Here are a few takeaways and food for thought:
- The urban village model works. One of the goals of the strategy was to direct development to concentrated areas. In the past 20 years, close to 75 percent of the city’s new housing sprang up in urban villages which researchers said constitutes an overall success. But, some urban villages saw more growth than others and some, like Rainier Beach, haven’t seen much new development at all.
- The city’s population grew on target, but jobs didn’t. Back in 1994, Seattle city officials predicted that between 50,000 to 60,000 people would move here. Lo and behold, 60,524 did. But on the jobs front, the prediction was that up to 146,000 new jobs would come to Seattle, but closer to 57,000 did. Why the big gap? Well, one factor is that since 1994 the economy experienced a few major recessions (think 2001 and 2007).
- Seattle is highly interconnected with its surrounding cities. Most people consider Seattle the epicenter of the region’s jobs, but it turns out about 60 percent of Seattle residents commute outside the city. That’s an interesting phenomenon pointing to the fact that Seattle is a desirable place to live even if one’s job isn’t here. Peter Steinbrueck, founder of the research firm, who presented the findings, said that means Seattle is attracting people who can afford to live here and much of the city’s workforce is coming from other places.
- Pockets of poverty persist.
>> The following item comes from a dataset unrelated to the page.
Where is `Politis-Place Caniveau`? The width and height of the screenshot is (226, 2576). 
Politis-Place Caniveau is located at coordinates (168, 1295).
Income inequality is a top concern in Seattle these days, as it seems to be growing worse. According to the study’s findings, Seattle has numerous areas where poverty levels have been higher for decades than the rest of the city — not just during the recent economic recovery. So even while Seattle as a whole is experiencing significant economic development, there are some neighborhoods that are not changing.
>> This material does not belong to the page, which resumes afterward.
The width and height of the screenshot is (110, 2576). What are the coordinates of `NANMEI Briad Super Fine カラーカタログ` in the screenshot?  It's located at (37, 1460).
The analysis raises some interesting challenges and trends, but also highlights the role cities can play in crafting their own destinies. Seattle came up with the plan for urban villages 20 years ago. While not perfect, it helped the city manage most of its growth, and in the process protected neighborhoods that are predominately made up of single-family homes. Many of the challenges Seattle faces going forward are not new: how to increase and improve public transit, how to encourage housing for low income people, and how to define or preserve neighborhood character and charm.
The conversation continues, especially given that the city projects more than 100,000 people will move here by 2035. Another plan to serve as a guide to the next 20 years, known as Seattle 2035, is already in the works.